Check that Fedora Copr Backups are OK

This document explains how Fedora Copr backups are performed, so we can periodically verify that everything is in place and functioning properly. For disaster recovery, refer to Recovery from backups.

Copr Backend

The backend storage uses a complex RAID setup to provide redundancy directly on the server (in EC2). Backups are then synchronized periodically to the storinator01 host as incremental backups via rsnapshot. To verify backend backups, you should:

  1. Confirm the timestamp of the most recent backup start.

  2. Choose a random build that completed just before that time.

  3. Verify that this build was successfully backed up to storinator01.

Here comes more detailed guide:

  1. SSH into the copr-be machine and review the /var/log/cron file. You may want to check the crontab -l output first to confirm the backup schedule (typically Fridays though) and open an older compressed Cron log file:

    $ xz -d < /var/log/cron-20241101.xz | grep '(copr) CMD'
    ...
    Nov  1 03:00:02 copr-be CROND[3482216]: (copr) CMD (ionice --class=idle /usr/local/bin/rsnapshot_copr_backend >/dev/null)
    ...
    

    The last backup started on November 1, 3:00 AM.

    The backup process typically takes several days. If there’s no corresponding CMDEND entry in the cron logs, it indicates that the backup is still in progress, and the build ID we’re trying to verify as backed up may not yet be included. Wait for it to complete. Or check the previous backup increment instead (that means poke at /var/log/cron-20241025.xz).

  2. Find an appropriate build ID that finished “just before” that time above. For instance in the @copr/copr-pull-requests or @copr/copr-dev projects.
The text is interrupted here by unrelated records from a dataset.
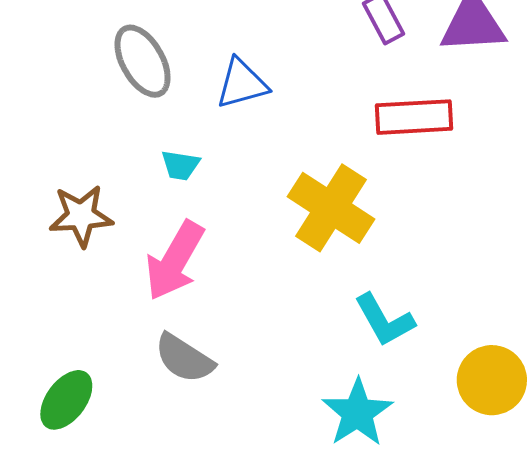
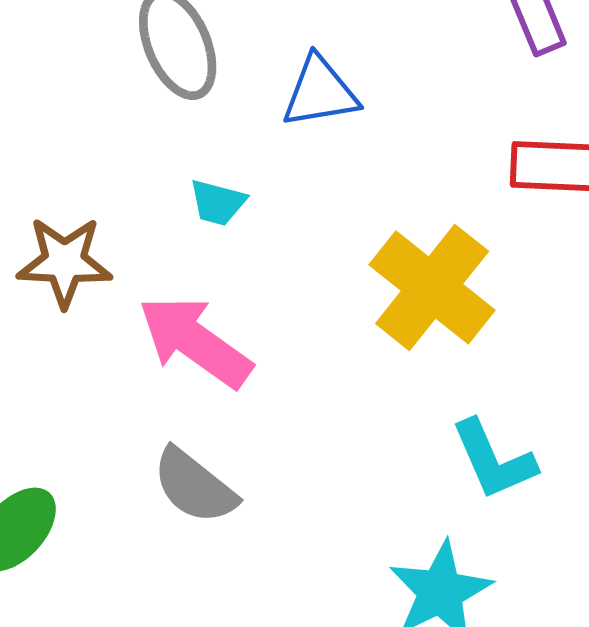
pink arrow: (175, 261) -> (195, 342), turned 90

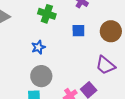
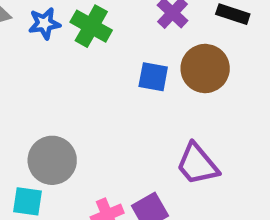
brown circle: (111, 31) -> (205, 69), moved
blue star: (38, 47) -> (44, 23), moved

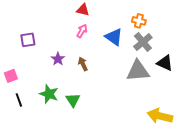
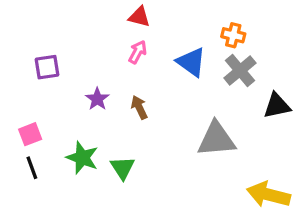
black triangle: (165, 63) -> (277, 106), turned -36
gray triangle: (138, 71) -> (216, 139), moved
pink square: (11, 76) -> (30, 134), moved

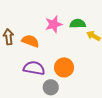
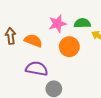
orange circle: (64, 67) -> (69, 47), moved

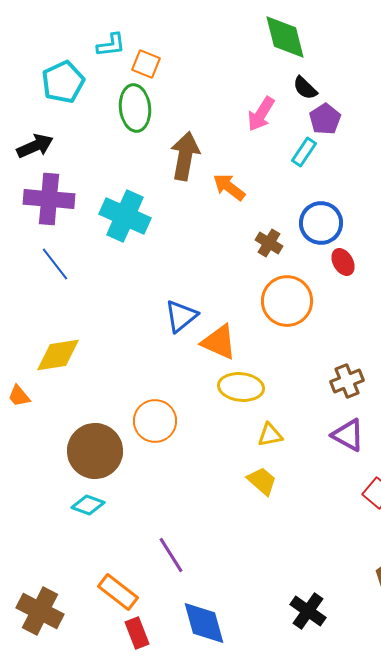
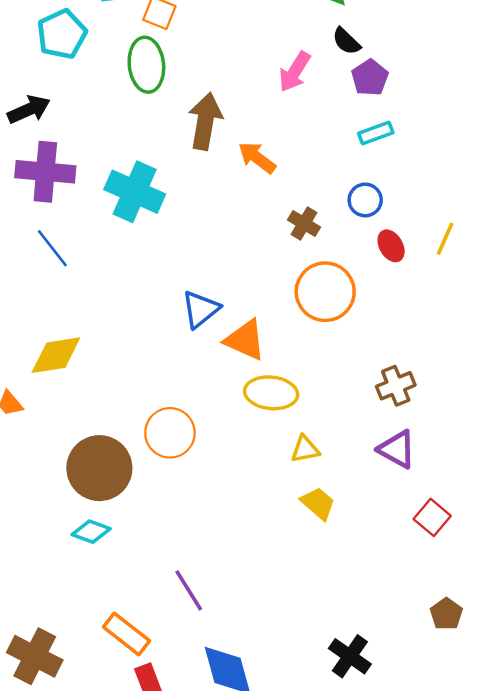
cyan rectangle: (304, 152) -> (376, 133), moved, turned 36
blue circle: (321, 223) -> (365, 200), size x0.7
yellow trapezoid: (262, 481) -> (318, 503), moved

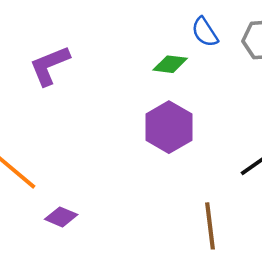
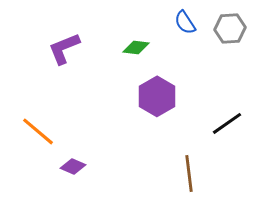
green diamond: (170, 64) -> (136, 47), moved

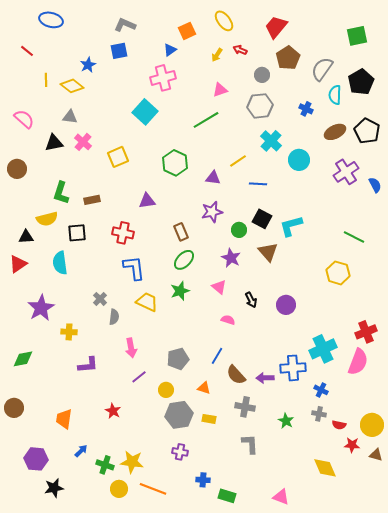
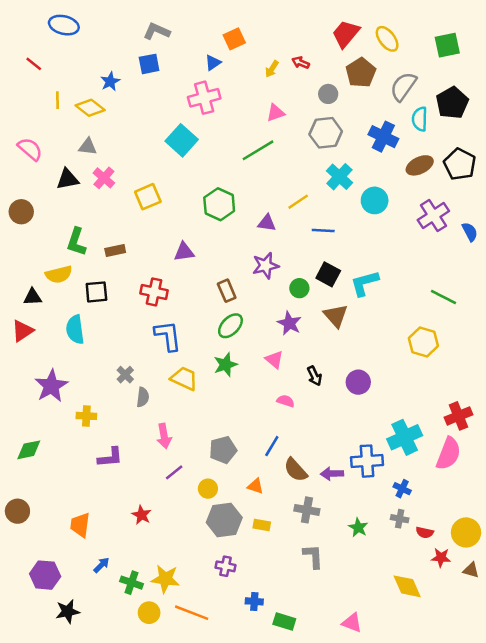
yellow ellipse: (224, 21) -> (387, 39), moved
blue cross: (306, 109) -> (383, 137), size x1.6

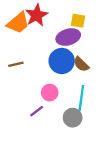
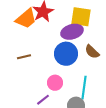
yellow square: (78, 21) -> (81, 17), size x1.5
brown semicircle: (81, 64) -> (92, 52), moved

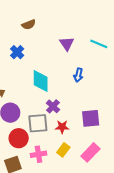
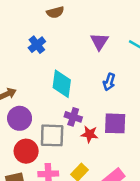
purple cross: (53, 106) -> (73, 117), turned -32
purple square: (91, 118) -> (115, 123), moved
red star: (62, 127) -> (89, 134), moved

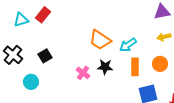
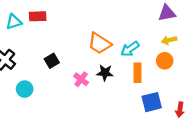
red rectangle: (43, 15) -> (38, 16), turned 49
black square: (45, 56) -> (52, 61), moved
orange circle: (160, 64) -> (165, 61), moved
Good candidate is 8185411.

  3. SSH into the storinator01 box and locate the latest incremental backup (note that the sub-projects matter, copr-pull-requests:pr:3473 in our case):

    $ find /srv/nfs/copr-be/copr-be-copr-user/backup/.sync/var/lib/copr/public_html/results/@copr/copr-pull-requests:pr:3473 | grep 8185411 | grep rpm$
    /srv/nfs/copr-be/copr-be-copr-user/backup/.sync/var/lib/copr/public_html/results/@copr/copr-pull-requests:pr:3473/epel-8-x86_64/08185411-copr-rpmbuild/copr-builder-1.1-1.git.3.8adcc0d.el8.x86_64.rpm
    /srv/nfs/copr-be/copr-be-copr-user/backup/.sync/var/lib/copr/public_html/results/@copr/copr-pull-requests:pr:3473/epel-8-x86_64/08185411-copr-rpmbuild/copr-rpmbuild-1.1-1.git.3.8adcc0d.el8.src.rpm
    /srv/nfs/copr-be/copr-be-copr-user/backup/.sync/var/lib/copr/public_html/results/@copr/copr-pull-requests:pr:3473/epel-8-x86_64/08185411-copr-rpmbuild/copr-rpmbuild-1.1-1.git.3.8adcc0d.el8.x86_64.rpm
    /srv/nfs/copr-be/copr-be-copr-user/backup/.sync/var/lib/copr/public_html/results/@copr/copr-pull-requests:pr:3473/epel-9-x86_64/08185411-copr-rpmbuild/copr-builder-1.1-1.git.3.8adcc0d.el9.x86_64.rpm
    ...
    

This confirms the backups are working correctly. While you’re on storinator, ensure there is adequate free space on the filesystem by running df -h /srv/nfs/copr-be.

Copr Frontend

For Frontend, we backup the PostgreSQL database (hourly). Check /etc/cron.d/cron-backup-database-coprdb cron config, and the corresponding /backups directory. That one should have the current timestamp, like:

[root@copr-fe ~][PROD]# ls -alh /backups/
total 662M
drwxr-xr-x. 1 postgres root       50 Nov  5 01:21 .
dr-xr-xr-x. 1 root     root      160 Nov 28  2023 ..
-rw-r--r--. 1 postgres postgres 662M Nov  5 01:21 coprdb-2024-11-05.dump.xz

If we provide such an updated tarball, rdiff-backup periodically comes and pulls the backups “out”; as long as the box is in an appropriate Ansible group and we configure the backup dir.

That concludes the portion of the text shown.